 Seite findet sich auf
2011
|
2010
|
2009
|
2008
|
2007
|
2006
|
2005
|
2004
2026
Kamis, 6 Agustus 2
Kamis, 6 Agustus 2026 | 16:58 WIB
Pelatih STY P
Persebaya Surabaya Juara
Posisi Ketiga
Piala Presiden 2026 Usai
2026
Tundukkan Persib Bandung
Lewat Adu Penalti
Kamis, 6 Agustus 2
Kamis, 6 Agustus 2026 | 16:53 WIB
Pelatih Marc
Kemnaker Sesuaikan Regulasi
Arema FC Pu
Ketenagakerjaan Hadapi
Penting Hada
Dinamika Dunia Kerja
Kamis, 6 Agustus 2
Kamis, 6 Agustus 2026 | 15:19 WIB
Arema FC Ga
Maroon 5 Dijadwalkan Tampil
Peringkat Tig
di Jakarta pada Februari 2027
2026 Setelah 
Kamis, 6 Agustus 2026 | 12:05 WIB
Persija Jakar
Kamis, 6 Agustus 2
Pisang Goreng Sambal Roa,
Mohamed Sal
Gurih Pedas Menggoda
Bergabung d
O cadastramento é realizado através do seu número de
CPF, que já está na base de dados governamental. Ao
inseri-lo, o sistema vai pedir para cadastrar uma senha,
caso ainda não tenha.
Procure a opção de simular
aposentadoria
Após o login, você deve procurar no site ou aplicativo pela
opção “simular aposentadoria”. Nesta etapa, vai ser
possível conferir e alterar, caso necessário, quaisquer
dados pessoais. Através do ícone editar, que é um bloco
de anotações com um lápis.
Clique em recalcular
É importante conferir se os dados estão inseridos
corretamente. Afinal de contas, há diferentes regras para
...
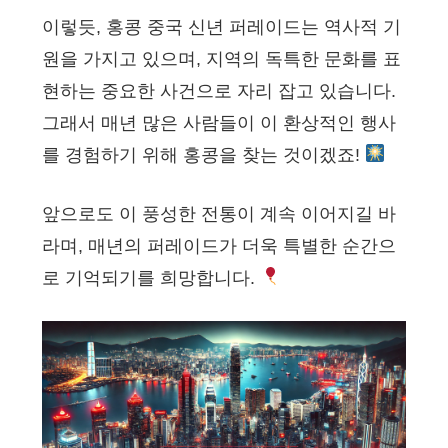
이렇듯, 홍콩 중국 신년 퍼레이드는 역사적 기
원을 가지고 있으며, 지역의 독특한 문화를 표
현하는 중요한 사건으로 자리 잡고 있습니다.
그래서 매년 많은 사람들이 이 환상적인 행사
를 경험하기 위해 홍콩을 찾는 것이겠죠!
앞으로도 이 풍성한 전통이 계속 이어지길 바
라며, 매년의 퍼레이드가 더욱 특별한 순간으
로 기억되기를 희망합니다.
* * *
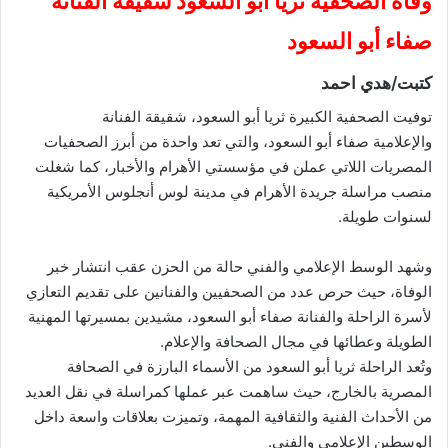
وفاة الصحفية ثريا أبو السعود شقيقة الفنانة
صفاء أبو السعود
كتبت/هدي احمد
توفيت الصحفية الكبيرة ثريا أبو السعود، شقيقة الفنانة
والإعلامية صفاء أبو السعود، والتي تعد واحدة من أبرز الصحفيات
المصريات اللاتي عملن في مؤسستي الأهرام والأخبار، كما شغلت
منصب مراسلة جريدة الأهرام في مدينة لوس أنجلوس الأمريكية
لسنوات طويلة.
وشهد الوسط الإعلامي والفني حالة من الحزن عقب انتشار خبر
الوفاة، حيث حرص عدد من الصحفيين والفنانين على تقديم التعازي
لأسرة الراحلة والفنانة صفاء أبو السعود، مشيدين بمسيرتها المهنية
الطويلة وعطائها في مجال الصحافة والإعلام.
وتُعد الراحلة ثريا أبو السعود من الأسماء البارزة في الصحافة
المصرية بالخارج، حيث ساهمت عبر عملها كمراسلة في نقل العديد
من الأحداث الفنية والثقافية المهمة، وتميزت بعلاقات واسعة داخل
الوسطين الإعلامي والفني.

WHAT TO PRODUCE
Look over the records above and filter for each line with the word "صفاء".

ANSWER TO THIS TASK
صفاء أبو السعود
والإعلامية صفاء أبو السعود، والتي تعد واحدة من أبرز الصحفيات
لأسرة الراحلة والفنانة صفاء أبو السعود، مشيدين بمسيرتها المهنية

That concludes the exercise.